Every container has its own IP address from the correct range. Looks as usual.

lxc profile show default

config: {}
description: Default LXD profile
devices:
  eth0:
    name: eth0
    nictype: bridged
    parent: lxdbr0
    type: nic
  root:
    path: /
    pool: lxd
    type: disk
name: default
used_by:
- /1.0/containers/containerOne
and so on... for all containers/snapshots

lxc network show lxdbr0

config:
  ipv4.address: 10.200.100.1/24
  ipv4.nat: "true"
  ipv6.address: none
description: ""
name: lxdbr0
type: bridge
used_by:
- /1.0/containers/containerOne
  and so on... for all containers
managed: true
status: Created
locations:
- none

I get an output for the ps ax command with some arguments referring to the lxdbr0 interface, the dhcp-range etc. and no errors or warnings.

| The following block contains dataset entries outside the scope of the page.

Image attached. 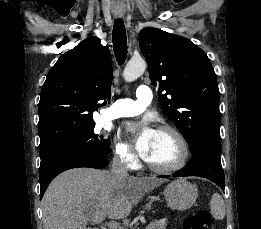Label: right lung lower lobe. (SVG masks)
<instances>
[{"label": "right lung lower lobe", "mask_w": 261, "mask_h": 229, "mask_svg": "<svg viewBox=\"0 0 261 229\" xmlns=\"http://www.w3.org/2000/svg\"><path fill=\"white\" fill-rule=\"evenodd\" d=\"M108 160L104 156H89L58 159L45 162L40 165L39 181H40V200L44 195L49 183L61 172L78 167L88 168H104L107 166Z\"/></svg>", "instance_id": "98d812e1"}]
</instances>
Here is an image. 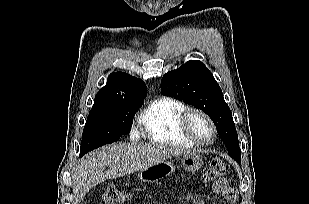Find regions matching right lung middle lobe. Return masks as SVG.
Returning a JSON list of instances; mask_svg holds the SVG:
<instances>
[{
  "label": "right lung middle lobe",
  "mask_w": 309,
  "mask_h": 204,
  "mask_svg": "<svg viewBox=\"0 0 309 204\" xmlns=\"http://www.w3.org/2000/svg\"><path fill=\"white\" fill-rule=\"evenodd\" d=\"M143 102L144 98L122 99L93 105L83 130L80 156L129 133L133 117Z\"/></svg>",
  "instance_id": "dd1d6c3e"
}]
</instances>
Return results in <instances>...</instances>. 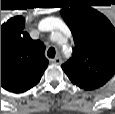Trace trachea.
<instances>
[{
    "label": "trachea",
    "mask_w": 115,
    "mask_h": 114,
    "mask_svg": "<svg viewBox=\"0 0 115 114\" xmlns=\"http://www.w3.org/2000/svg\"><path fill=\"white\" fill-rule=\"evenodd\" d=\"M55 54H56L55 49H54L53 47H50V48L48 49V52H47L48 57H49V58H54V57H55Z\"/></svg>",
    "instance_id": "3493384b"
}]
</instances>
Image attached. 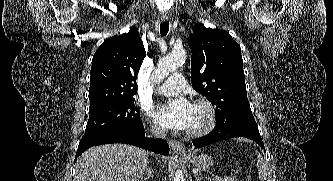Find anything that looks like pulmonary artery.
Here are the masks:
<instances>
[{
  "label": "pulmonary artery",
  "mask_w": 333,
  "mask_h": 181,
  "mask_svg": "<svg viewBox=\"0 0 333 181\" xmlns=\"http://www.w3.org/2000/svg\"><path fill=\"white\" fill-rule=\"evenodd\" d=\"M185 86V79L181 74H173L160 87L159 92L163 95H175L181 92Z\"/></svg>",
  "instance_id": "pulmonary-artery-1"
}]
</instances>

Everything seems pretty normal and I cannot remember changing anything on the host, except creating new containers and forwarding IPs to the reverse proxy container. The host itself runs a bare minimum of services.


#4

How do you forward the connections to the reverse proxy?

Normally, you would use an iptables rule per each port. Something similar to

PORT=80 PUBLIC_IP=your_server_ip CONTAINER_IP=your_container_ip \
sudo -E bash -c 'iptables -t nat -I PREROUTING -i eth0 -p TCP -d $PUBLIC_IP --dport $PORT -j DNAT --to-destination $CONTAINER_IP:$PORT -m comment --comment "forward to the Nginx container"'

I cannot think of another issue other than an iptables rule. If you do not see something weird at iptables -L -n -t nat, then you can try using tcpdump or tshark in order to check on which interface your connections get blocked.

As a sidenote, in LXD 3.3 it is also possible to use the proxy device (therefore no iptables).


(Jan Alleman) #5

tcpdump revealed the culprit. I’ve just discovered that all outgoing connections were routed to the reverse proxy container.

This was caused by invalid iptables forwarding rules, which did not include the public IP of the server. With your command (which is the one that I thought I used, but apperently did not) everything works fine. Correct and invalid rules look quite similar in the iptables list. Neverthless, I’m sorry for not noticing this in the first place.

Thank you very much for your support simos!